Erythroid elements and megakaryocytes.
The small cisternae of the Golgi complex
and the rare strands of RER present in
nucleate erythroid cells are more conspicuous in OZI preparations than in routinely
prepared specimens (figs. 5, 1 1 ) . These
cisternal components as well as the nuclear
envelope and mitochondria exhibit OZI
reactivity while rhopheocytotic vesicles are
non-reactive; connections of the nuclear
envelope with the Golgi complex and RER
have been observed (fig. 5). The mitochondria and cisternal components of
megakaryocytes and platelets stain with
the OZI reagent. The difference between
the demarcation membranes and RER is
apparent since the demarcation membranes are OZI-negative; cytoplasmic granules present within platelets and megakaryocytes are non-reactive.

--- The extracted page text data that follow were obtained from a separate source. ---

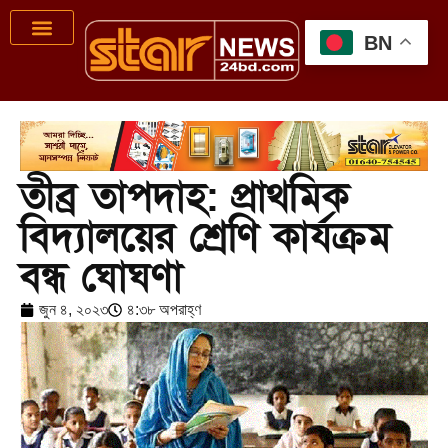
BN
তীব্র তাপদাহ: প্রাথমিক
বিদ্যালয়ের শ্রেণি কার্যক্রম
বন্ধ ঘোঘণা
জুন ৪, ২০২৩
৪:৩৮ অপরাহ্ণ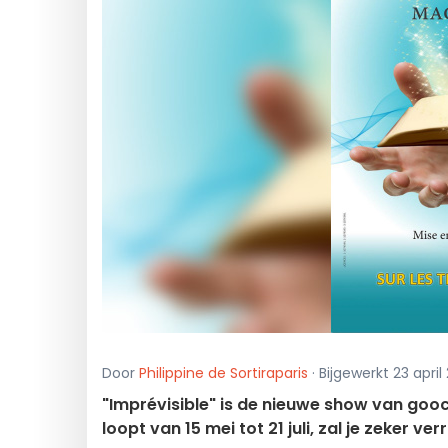
Door
Philippine de Sortiraparis
· Bijgewerkt 23 apri
"Imprévisible" is de nieuwe show van gooch
loopt van 15 mei tot 21 juli, zal je zeker ver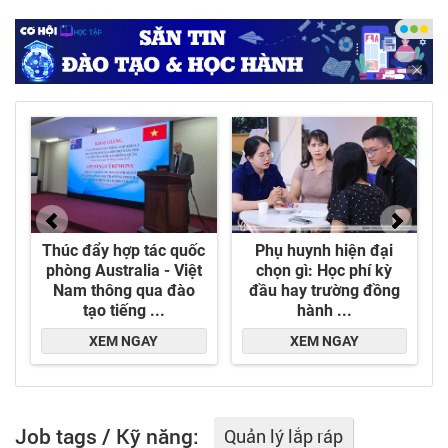
phố Từ Sơn, Bắc Ninh.
+ Chế biến, sản xuất và thương mại sản phẩm gỗ
công nghiệp tại Thành phố Từ Sơn, Bắc Ninh.
+ Phân phối và thương mại tro bay, xỉ đáy của
nhà máy nhiệt điện tại Vĩnh Tân, Bình Thuận.
Job tags / Kỹ năng:
Quản lý lắp ráp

Methanol and heat completely inhibit
OZI reactivity while the only metabolic inhibitor to produce an overall decrease in
reactivity is cyanide. Fluoride causes an
intensification of the OZI reaction; patches
of diffuse reactivity are observed occasionally within the cytoplasmic matrices after
treatment with fluoride. Iodoacetate and
dinitrophenol produce a diffuse staining of
the cytoplasm and nucleus of the cell; cytoplasmic granules and membranes remain
unstained in these preparations. Mitochondrial reactivity is inhibited by N-ethylmaleimide but cisternal activity is not altered
by this agent. Specimens treated with metabolic inhibitors and not subsequently exposed to OZI reagent showed no staining.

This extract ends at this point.